Do zmiany stanowiska, oprócz nacisków sektora turystycznego, skłonił rząd chaos, który zapanował w zeszłym tygodniu wskutek wprowadzenia przez władze poszczególnych części kraju odmiennych zasad dotyczących kwarantanny po przyjeździe z Grecji i Portugalii. Rząd brytyjski, którego decyzje w kwestii kwarantanny odnoszą się tylko do Anglii, a także rząd północnoirlandzki nie przywróciły jej, rząd szkocki wprowadził ją dla przyjazdów z całej Portugalii i całej Grecji, zaś walijski – dla przyjazdów z Portugalii, ale z wyłączeniem Madery i Azorów, a także z sześciu greckich wysp.

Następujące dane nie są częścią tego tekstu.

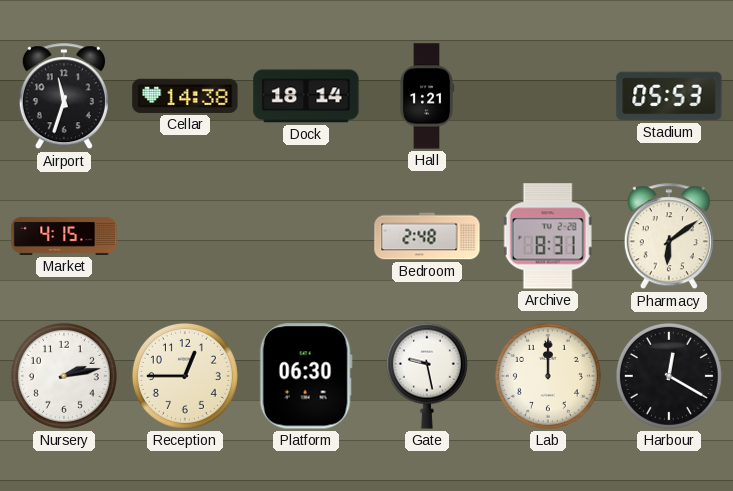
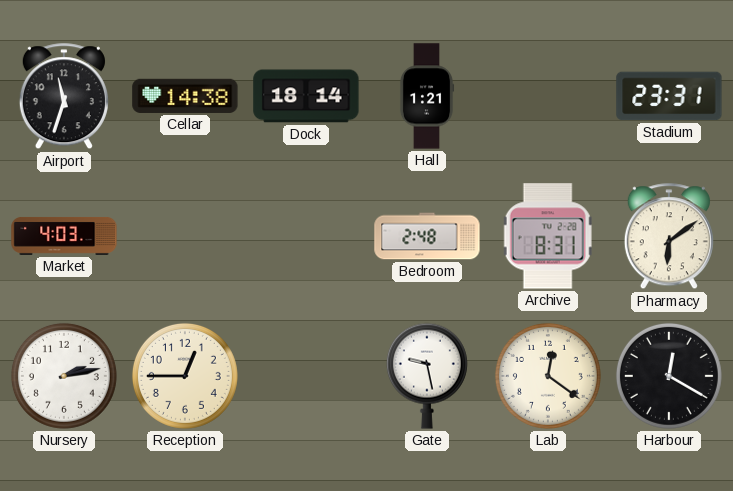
Stadium: 05:53 -> 23:31
Market: 4:15 -> 4:03
Platform: 06:30 -> none
Lab: 12:00 -> 12:21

W poniedziałek minister transportu Grant Shapps ogłosił, że od środy rano obowiązkowej kwarantannie podlegać będą podróżni z siedmiu greckich wysp – Krety, Mykonos, Lesbos, Zakynthos, Santorini, Serifos i Tinos. Poinformował też, że wprawdzie na Balearach i Wyspach Kanaryjskich wskaźnik nowych zakażań jest mniejszy niż w kontynentalnej Hiszpanii, ale wciąż za wysoki, by zwalniać przyjeżdżających stamtąd z tego obowiązku.
Wprawdzie ogłoszona przez Shappsa lista greckich wysp nie do końca pokrywa się z tą obowiązującą w Walii, zatem nie doprowadziło to do skoordynowania polityki w zakresie kwarantanny. Jednak dopuszczenie odmiennego traktowania poszczególnych części jakiegoś kraju da brytyjskim władzom większą elastyczność, a to może pomóc władzom w Londynie, Edynburgu, Cardiff i Belfaście w ustalaniu jednakowych reguł.
W Anglii, Walii i Irlandii Północnej kara za nieprzestrzeganie obowiązku kwarantanny wynosi 1000 funtów, w Szkocji – 480, jednak w przypadku wielokrotnego przyłapania na tym może ona zostać zwiększona do 5000 funtów.